◆ Brief
A verbatim copy of the listing is needed; pictures are to be left out.

**** Material for this task ****

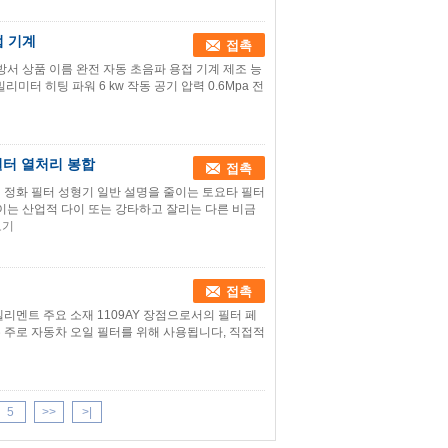
접 기계
접촉
방서 상품 이름 완전 자동 초음파 용접 기계 제조 능
 밀리미터 히팅 파워 6 kw 작동 공기 압력 0.6Mpa 전
필터 열처리 봉합
접촉
기 정화 필터 성형기 일반 설명을 줄이는 토요타 필터
줄이는 산업적 다이 또는 강타하고 잘리는 다른 비금
보기
접촉
엘리멘트 주요 소재 1109AY 장점으로서의 필터 페
Y는 주로 자동차 오일 필터를 위해 사용됩니다, 직접적
5
>>
>|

****

◆ Response below
접 기계
접촉
방서 상품 이름 완전 자동 초음파 용접 기계 제조 능
 밀리미터 히팅 파워 6 kw 작동 공기 압력 0.6Mpa 전
필터 열처리 봉합
접촉
기 정화 필터 성형기 일반 설명을 줄이는 토요타 필터
줄이는 산업적 다이 또는 강타하고 잘리는 다른 비금
보기
접촉
엘리멘트 주요 소재 1109AY 장점으로서의 필터 페
Y는 주로 자동차 오일 필터를 위해 사용됩니다, 직접적
5
>>
>|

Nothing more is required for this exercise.